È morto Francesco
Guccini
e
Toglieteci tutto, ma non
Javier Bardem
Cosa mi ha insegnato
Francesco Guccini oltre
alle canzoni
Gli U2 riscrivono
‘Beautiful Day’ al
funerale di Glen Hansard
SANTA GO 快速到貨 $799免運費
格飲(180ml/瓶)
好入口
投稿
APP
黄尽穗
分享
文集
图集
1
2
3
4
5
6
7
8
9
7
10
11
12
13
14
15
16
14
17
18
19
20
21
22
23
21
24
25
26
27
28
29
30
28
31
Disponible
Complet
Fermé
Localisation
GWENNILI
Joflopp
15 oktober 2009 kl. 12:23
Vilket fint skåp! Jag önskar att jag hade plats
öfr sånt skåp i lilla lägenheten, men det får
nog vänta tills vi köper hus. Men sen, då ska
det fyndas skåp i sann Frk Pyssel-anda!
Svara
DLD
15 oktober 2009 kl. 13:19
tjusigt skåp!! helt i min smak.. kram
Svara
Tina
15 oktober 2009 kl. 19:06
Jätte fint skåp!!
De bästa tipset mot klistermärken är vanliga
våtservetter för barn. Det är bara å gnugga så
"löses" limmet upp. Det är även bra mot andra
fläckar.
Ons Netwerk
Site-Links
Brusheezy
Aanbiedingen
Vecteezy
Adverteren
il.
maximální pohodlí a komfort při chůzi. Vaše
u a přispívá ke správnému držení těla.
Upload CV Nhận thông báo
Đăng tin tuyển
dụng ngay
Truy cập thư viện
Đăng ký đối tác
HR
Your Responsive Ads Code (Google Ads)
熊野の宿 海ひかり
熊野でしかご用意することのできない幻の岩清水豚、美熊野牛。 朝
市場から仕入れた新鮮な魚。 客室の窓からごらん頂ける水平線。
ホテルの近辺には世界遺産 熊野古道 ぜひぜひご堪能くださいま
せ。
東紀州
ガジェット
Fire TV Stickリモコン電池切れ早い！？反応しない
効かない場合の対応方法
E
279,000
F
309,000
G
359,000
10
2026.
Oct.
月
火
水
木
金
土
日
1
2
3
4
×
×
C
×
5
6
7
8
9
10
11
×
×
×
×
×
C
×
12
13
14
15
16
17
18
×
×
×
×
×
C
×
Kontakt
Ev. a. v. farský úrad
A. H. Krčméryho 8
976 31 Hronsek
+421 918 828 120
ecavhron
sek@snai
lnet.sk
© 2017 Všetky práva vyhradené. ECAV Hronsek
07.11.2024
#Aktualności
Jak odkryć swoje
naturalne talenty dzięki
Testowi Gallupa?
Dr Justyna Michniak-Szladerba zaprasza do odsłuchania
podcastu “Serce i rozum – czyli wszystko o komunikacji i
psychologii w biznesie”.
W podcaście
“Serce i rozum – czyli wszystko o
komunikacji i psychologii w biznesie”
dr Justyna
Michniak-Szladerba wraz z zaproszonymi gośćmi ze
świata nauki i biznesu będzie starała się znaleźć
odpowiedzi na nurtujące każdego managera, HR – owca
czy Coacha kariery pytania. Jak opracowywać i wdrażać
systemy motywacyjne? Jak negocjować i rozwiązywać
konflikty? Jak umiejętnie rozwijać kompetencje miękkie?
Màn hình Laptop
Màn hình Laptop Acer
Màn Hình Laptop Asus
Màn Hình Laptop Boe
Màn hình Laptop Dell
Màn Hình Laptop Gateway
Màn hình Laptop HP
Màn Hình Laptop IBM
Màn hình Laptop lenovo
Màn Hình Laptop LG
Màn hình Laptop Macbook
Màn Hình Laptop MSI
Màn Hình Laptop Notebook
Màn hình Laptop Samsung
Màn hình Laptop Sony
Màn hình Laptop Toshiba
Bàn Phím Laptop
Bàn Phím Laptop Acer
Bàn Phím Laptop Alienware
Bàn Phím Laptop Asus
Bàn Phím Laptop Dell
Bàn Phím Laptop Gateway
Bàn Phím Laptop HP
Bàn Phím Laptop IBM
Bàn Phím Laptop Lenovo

- **EXERCISE REQUIREMENTS**: Scan the listing and copy every line where the string "Dell" shows up.

- **ANSWER SECTION**:
Màn hình Laptop Dell
Bàn Phím Laptop Dell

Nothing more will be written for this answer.